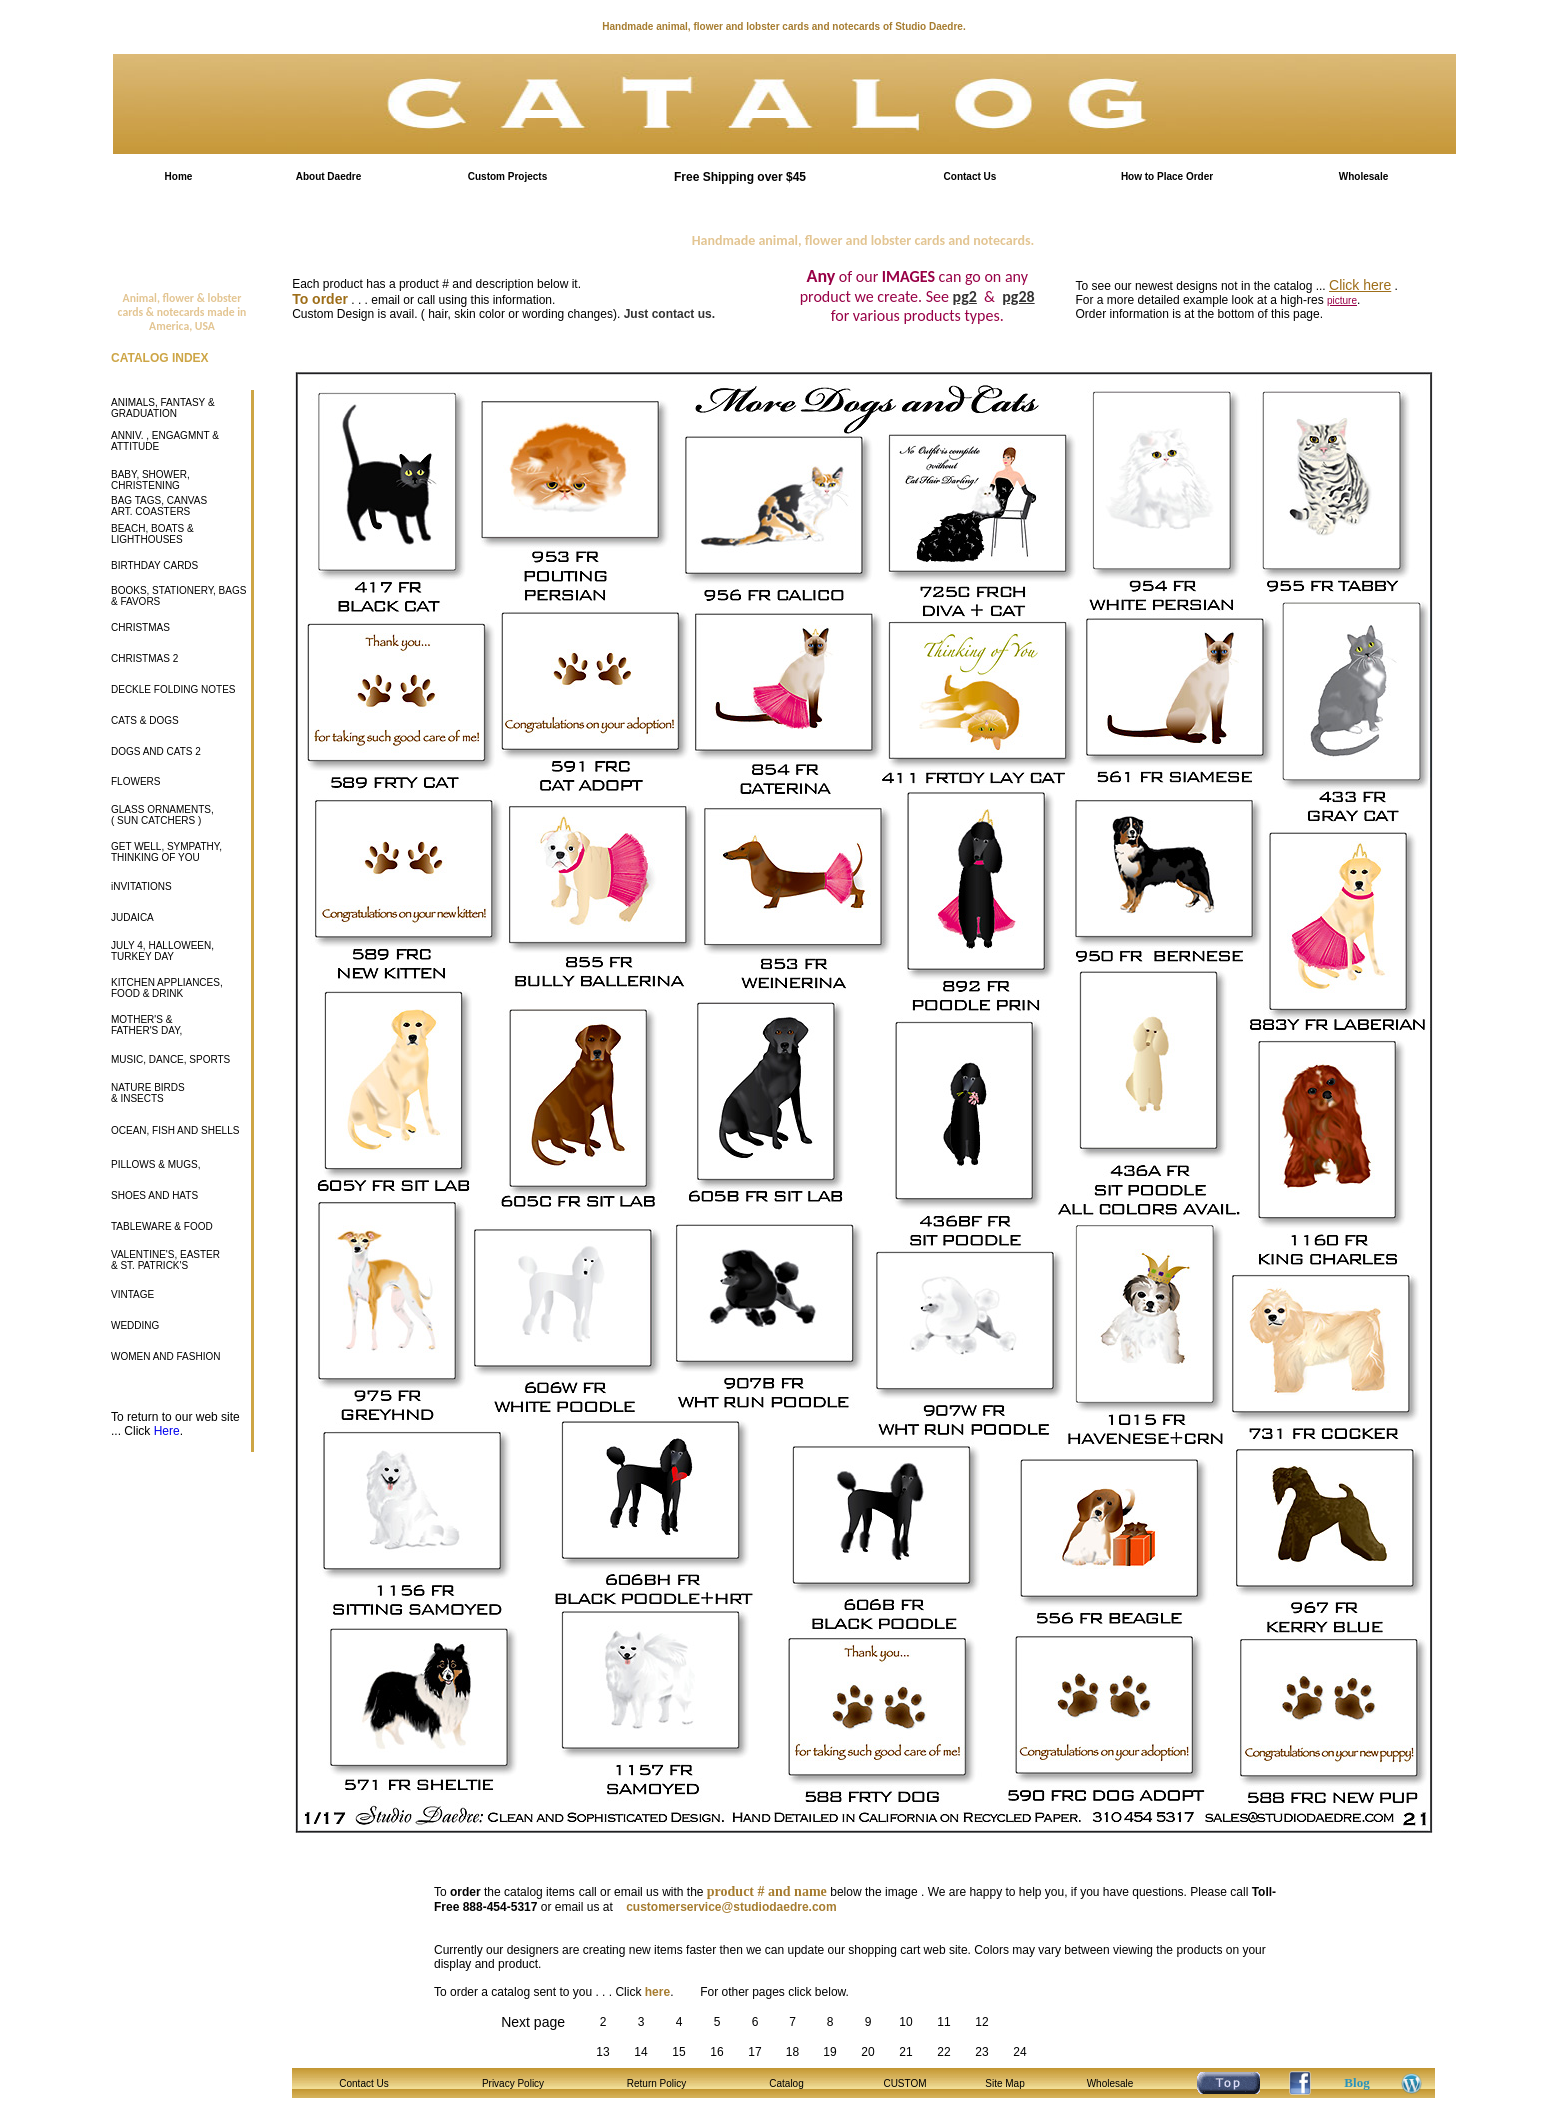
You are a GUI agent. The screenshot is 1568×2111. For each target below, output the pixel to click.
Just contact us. (669, 314)
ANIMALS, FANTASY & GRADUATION (163, 408)
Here (167, 1431)
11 (943, 2022)
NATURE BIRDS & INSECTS (148, 1093)
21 (905, 2052)
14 (640, 2052)
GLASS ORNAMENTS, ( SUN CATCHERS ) (162, 815)
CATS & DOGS (145, 720)
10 (905, 2022)
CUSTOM (904, 2083)
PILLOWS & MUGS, (155, 1164)
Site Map (1004, 2083)
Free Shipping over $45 (740, 177)
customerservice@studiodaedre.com (731, 1907)
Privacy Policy (513, 2083)
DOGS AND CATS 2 (156, 751)
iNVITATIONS (141, 886)
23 (981, 2052)
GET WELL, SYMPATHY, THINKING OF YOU (166, 852)
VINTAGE (132, 1294)
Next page (533, 2022)
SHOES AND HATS (154, 1195)
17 (754, 2052)
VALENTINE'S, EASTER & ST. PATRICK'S (165, 1260)
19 (829, 2052)
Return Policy (656, 2083)
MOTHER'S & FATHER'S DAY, (146, 1025)
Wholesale (1363, 176)
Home (179, 176)
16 (716, 2052)
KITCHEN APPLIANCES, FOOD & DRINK (167, 988)
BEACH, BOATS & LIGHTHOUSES (152, 534)
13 (602, 2052)
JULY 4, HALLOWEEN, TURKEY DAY (162, 951)
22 (943, 2052)
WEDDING (135, 1325)
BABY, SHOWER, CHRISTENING (150, 480)
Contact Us (970, 176)
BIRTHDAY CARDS (154, 565)
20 (867, 2052)
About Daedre (329, 176)
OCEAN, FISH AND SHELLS (175, 1130)
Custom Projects (507, 176)
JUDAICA (132, 917)
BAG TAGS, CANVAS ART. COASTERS (159, 506)
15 (678, 2052)
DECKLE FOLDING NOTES (173, 689)
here (657, 1992)
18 (792, 2052)
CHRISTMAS (140, 627)
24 (1019, 2052)
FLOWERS (135, 781)
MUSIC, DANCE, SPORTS (170, 1059)
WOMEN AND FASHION (165, 1356)
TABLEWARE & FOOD (162, 1226)
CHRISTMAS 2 (144, 658)
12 (981, 2022)
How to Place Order (1167, 176)
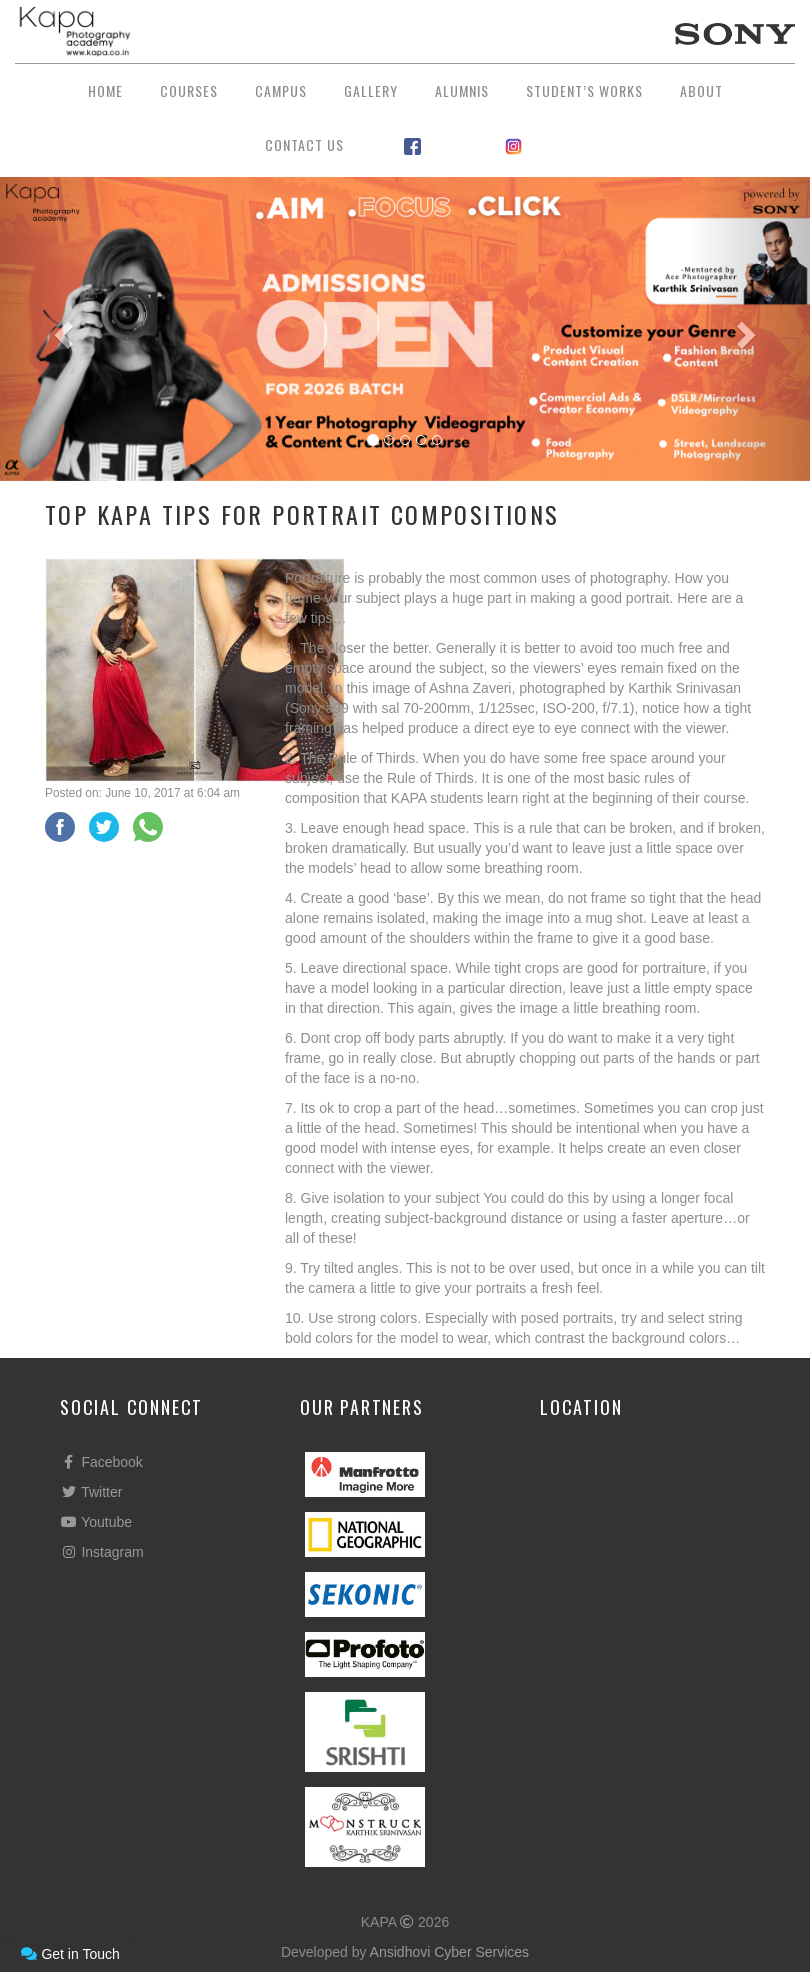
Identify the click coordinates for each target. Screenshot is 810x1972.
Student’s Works (584, 90)
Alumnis (462, 90)
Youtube (96, 1522)
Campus (281, 90)
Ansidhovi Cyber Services (450, 1952)
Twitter (91, 1492)
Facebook (101, 1462)
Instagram (102, 1552)
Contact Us (304, 144)
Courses (189, 90)
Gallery (371, 90)
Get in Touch (70, 1954)
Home (105, 90)
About (701, 90)
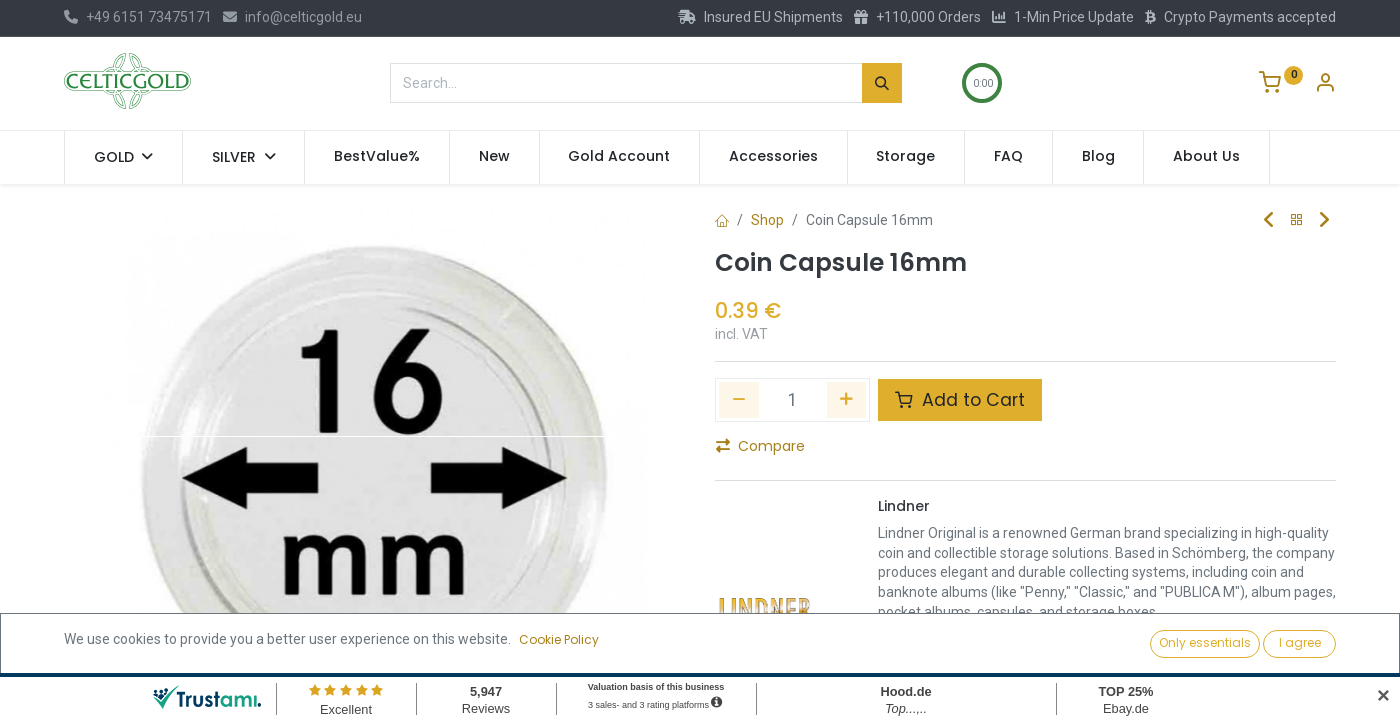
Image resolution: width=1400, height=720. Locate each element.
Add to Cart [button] (960, 400)
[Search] (882, 83)
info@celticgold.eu (292, 17)
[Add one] (847, 400)
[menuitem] (377, 157)
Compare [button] (760, 446)
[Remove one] (739, 400)
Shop (767, 220)
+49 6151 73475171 (138, 17)
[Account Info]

· · · · · · ·

Assignment
Give the listing again, exactly as it appears, but without its images.

Response
You are a GUI agent. The screenshot is 1568×2111. For each target below, output the pixel to click.
Just contact us. (669, 314)
ANIMALS, FANTASY & GRADUATION (163, 408)
Here (167, 1431)
11 (943, 2022)
NATURE BIRDS & INSECTS (148, 1093)
21 (905, 2052)
14 (640, 2052)
GLASS ORNAMENTS, ( SUN CATCHERS ) (162, 815)
CATS & DOGS (145, 720)
10 (905, 2022)
CUSTOM (904, 2083)
PILLOWS & MUGS, (155, 1164)
Site Map (1004, 2083)
Free Shipping over $45 (740, 177)
customerservice@studiodaedre.com (731, 1907)
Privacy Policy (513, 2083)
DOGS AND CATS 2 (156, 751)
iNVITATIONS (141, 886)
23 (981, 2052)
GET WELL, SYMPATHY, THINKING OF YOU (166, 852)
VINTAGE (132, 1294)
Next page (533, 2022)
SHOES AND HATS (154, 1195)
17 (754, 2052)
VALENTINE'S, EASTER & ST. PATRICK'S (165, 1260)
19 (829, 2052)
Return Policy (656, 2083)
MOTHER'S & FATHER'S DAY, (146, 1025)
Wholesale (1363, 176)
Home (179, 176)
16 (716, 2052)
KITCHEN APPLIANCES, FOOD & DRINK (167, 988)
BEACH, BOATS & LIGHTHOUSES (152, 534)
13 (602, 2052)
JULY 4, HALLOWEEN, TURKEY DAY (162, 951)
22 (943, 2052)
WEDDING (135, 1325)
BABY, SHOWER, CHRISTENING (150, 480)
Contact Us (970, 176)
BIRTHDAY CARDS (154, 565)
20 (867, 2052)
About Daedre (329, 176)
OCEAN, FISH AND SHELLS (175, 1130)
Custom Projects (507, 176)
JUDAICA (132, 917)
BAG TAGS, CANVAS ART. COASTERS (159, 506)
15 (678, 2052)
DECKLE FOLDING NOTES (173, 689)
here (657, 1992)
18 (792, 2052)
CHRISTMAS (140, 627)
24 (1019, 2052)
FLOWERS (135, 781)
MUSIC, DANCE, SPORTS (170, 1059)
WOMEN AND FASHION (165, 1356)
TABLEWARE & FOOD (162, 1226)
CHRISTMAS 2 (144, 658)
12 (981, 2022)
How to Place Order (1167, 176)
Identify the click coordinates for each target. Screenshot is 810x1972.
Student’s Works (584, 90)
Alumnis (462, 90)
Youtube (96, 1522)
Campus (281, 90)
Ansidhovi Cyber Services (450, 1952)
Twitter (91, 1492)
Facebook (101, 1462)
Instagram (102, 1552)
Contact Us (304, 144)
Courses (189, 90)
Gallery (371, 90)
Get in Touch (70, 1954)
Home (105, 90)
About (701, 90)
Image resolution: width=1400, height=720. Locate each element.
Add to Cart [button] (960, 400)
[Search] (882, 83)
info@celticgold.eu (292, 17)
[Add one] (847, 400)
[menuitem] (377, 157)
Compare [button] (760, 446)
[Remove one] (739, 400)
Shop (767, 220)
+49 6151 73475171 (138, 17)
[Account Info]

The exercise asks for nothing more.